In a recent paper published in Nature Geoscience, a team led by a research team from Université Grenoble Alpes in France and the Institut de Physique du Globe de Paris, used satellite data, including Copernicus Sentinel-2 imagery, to identify and analyse snow dunes.

The research team analysed over 33,000 satellite images taken between 2018 and 2021, covering an area of approximately 7.5 million square kilometres, or 60% of the Antarctic continent. Their findings reveal that the dunes are primarily shaped by wind-driven snow transport and limited by a process known as snow sintering.

Sintering, which involves the bonding of snow particles through gradual ice bridge formation, plays a key role in determining the availability of snow particles for transport. In Antarctica’s extreme conditions, this process slows down the movement of snow, allowing dunes to grow through elongation rather than accumulating in height like traditional sand dunes.
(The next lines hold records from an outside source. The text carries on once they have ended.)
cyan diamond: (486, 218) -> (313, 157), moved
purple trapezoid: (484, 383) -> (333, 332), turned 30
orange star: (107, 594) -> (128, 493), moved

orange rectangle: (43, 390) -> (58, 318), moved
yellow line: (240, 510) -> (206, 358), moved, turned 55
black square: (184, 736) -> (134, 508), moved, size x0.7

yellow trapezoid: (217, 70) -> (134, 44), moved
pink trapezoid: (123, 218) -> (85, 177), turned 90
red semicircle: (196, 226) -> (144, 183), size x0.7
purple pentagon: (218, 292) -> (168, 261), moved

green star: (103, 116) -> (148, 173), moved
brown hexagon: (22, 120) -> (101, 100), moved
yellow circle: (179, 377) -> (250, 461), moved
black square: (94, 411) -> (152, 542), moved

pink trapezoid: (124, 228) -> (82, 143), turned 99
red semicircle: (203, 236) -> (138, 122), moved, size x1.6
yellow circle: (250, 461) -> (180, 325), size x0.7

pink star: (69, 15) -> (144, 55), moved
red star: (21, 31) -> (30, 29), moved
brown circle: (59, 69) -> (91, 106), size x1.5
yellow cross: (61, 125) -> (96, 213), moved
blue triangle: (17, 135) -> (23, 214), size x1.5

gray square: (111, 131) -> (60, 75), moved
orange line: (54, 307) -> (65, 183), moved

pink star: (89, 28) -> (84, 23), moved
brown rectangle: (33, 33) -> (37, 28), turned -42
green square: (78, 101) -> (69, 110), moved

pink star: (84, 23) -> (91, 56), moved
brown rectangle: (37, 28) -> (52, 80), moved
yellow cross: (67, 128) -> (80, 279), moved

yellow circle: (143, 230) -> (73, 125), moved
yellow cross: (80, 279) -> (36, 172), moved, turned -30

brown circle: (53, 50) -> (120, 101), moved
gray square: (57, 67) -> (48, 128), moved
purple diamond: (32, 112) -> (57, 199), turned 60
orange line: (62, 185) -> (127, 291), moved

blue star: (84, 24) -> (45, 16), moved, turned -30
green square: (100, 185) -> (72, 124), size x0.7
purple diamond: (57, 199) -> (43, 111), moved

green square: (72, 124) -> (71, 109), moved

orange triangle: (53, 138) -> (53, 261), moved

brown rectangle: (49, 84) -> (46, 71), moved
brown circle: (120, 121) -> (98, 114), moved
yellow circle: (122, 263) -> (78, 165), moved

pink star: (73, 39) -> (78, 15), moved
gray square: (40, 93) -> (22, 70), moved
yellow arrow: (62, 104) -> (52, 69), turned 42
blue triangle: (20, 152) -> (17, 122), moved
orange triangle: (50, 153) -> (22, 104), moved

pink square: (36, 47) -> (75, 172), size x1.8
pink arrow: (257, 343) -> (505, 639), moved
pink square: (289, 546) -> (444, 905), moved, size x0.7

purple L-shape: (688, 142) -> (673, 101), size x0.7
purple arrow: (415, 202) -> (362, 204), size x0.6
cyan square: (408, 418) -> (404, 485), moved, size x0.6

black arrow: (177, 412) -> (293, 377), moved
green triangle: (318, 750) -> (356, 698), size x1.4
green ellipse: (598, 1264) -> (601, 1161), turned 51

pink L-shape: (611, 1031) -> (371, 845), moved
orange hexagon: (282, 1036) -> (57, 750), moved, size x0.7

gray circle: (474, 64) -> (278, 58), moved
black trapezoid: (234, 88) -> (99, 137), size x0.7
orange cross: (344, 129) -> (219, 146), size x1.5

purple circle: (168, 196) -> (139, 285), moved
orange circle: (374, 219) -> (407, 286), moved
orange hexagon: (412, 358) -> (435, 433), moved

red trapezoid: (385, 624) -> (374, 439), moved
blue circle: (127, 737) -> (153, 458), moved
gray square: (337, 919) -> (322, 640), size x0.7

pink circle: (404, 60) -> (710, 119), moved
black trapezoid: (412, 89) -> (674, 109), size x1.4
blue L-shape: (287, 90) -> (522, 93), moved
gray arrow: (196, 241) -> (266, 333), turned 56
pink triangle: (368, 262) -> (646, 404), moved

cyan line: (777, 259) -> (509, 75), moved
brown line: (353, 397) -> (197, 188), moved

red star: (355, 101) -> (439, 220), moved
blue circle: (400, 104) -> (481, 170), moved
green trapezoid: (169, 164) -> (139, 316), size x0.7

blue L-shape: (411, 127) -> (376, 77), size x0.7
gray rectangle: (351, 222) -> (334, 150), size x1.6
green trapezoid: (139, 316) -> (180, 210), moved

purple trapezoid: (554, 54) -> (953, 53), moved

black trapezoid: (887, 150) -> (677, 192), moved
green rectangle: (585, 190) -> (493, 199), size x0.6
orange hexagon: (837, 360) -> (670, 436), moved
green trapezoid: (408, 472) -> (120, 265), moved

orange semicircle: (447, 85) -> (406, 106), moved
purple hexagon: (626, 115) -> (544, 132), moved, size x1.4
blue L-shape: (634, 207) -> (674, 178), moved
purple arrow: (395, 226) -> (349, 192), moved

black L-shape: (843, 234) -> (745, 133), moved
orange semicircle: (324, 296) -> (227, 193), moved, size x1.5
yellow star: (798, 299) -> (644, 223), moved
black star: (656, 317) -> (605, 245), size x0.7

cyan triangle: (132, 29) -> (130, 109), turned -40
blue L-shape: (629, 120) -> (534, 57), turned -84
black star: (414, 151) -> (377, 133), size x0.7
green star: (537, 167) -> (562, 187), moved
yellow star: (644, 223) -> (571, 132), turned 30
One of the study’s most significant discoveries is the widespread prevalence of longitudinal dunes, which account for 61% of the formations observed. These dunes form under unidirectional wind regimes, where strong and consistent winds stretch the snow into long, narrow shapes.

This pattern was especially prominent in East Antarctica, where large stretches of dunes align with winds that rush down from the high interior toward the coasts.

Using the results of a theory developed for sand dunes, the dominance of longitudinal dunes points to a broader conclusion: snow availability in Antarctica is limited across much of the continent.

Even in coastal regions, where snowfall is relatively high, strong winds often erode and remove snow before it has a chance to accumulate, leading to the creation of elongated snow dunes rather than taller, more complex formations.